IN THIS MASTERS SPECIAL FEATURE, we talk to the larger-than-life character James Hagan who has been a mainstay of the Masters’ paddock since 2010. Find out more about how James got into historics and his racing story so far…
A mainstay of the Masters series for well over a decade now, James Hagan is one of the true characters in historic motor racing. He has raced a wide variety of cars on both sides of the Big Pond, from touring cars and GTs to Formula One and Le Mans prototypes.
His fun-loving antics, which include wearing his famous James Hagan wig on the grid, are well-known throughout the Masters paddock. Behind the wheel, though, he is a tough and capable competitor who, for many years racked up the podiums in Masters’ pre-78 Formula One class. We talked to James during the Bosch Hockenheim Historic in May.

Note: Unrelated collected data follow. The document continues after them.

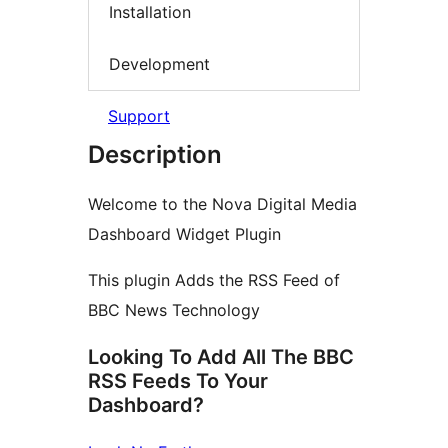
Installation
Development
Support
Description
Welcome to the Nova Digital Media
Dashboard Widget Plugin
This plugin Adds the RSS Feed of
BBC News Technology
Looking To Add All The BBC
RSS Feeds To Your
Dashboard?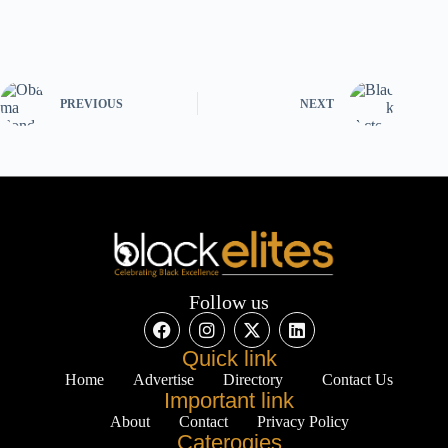
PREVIOUS
NEXT
Follow us
Quick link
Home
Advertise
Directory
Contact Us
Important link
About
Contact
Privacy Policy
Caterogies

How did you get into historic motor racing?
“I played rugby until I turned 40 and then a knee injury pushed me out of the sport and my impatience always ruled out golf! A friend of mine was racing Formula Fords in Belfast, so I decided to join him. We competed at Kirkistown and Mondello Park 30 years ago, around ‘93 or ‘94. After a couple of years, I grew tired of racing on the same tracks. That’s when my friend Stephen Mawhinney and I embarked on a new adventure. We travelled with two Formula Fords in a motorhome and trailer to participate in the Classic Formula Ford series in England. After a few years, we sought new challenges and expanded our racing adventures to include Classic Formula Ford in Europe In fact, I even won the championship in 2001!”
And how did the jump to Formula One come about?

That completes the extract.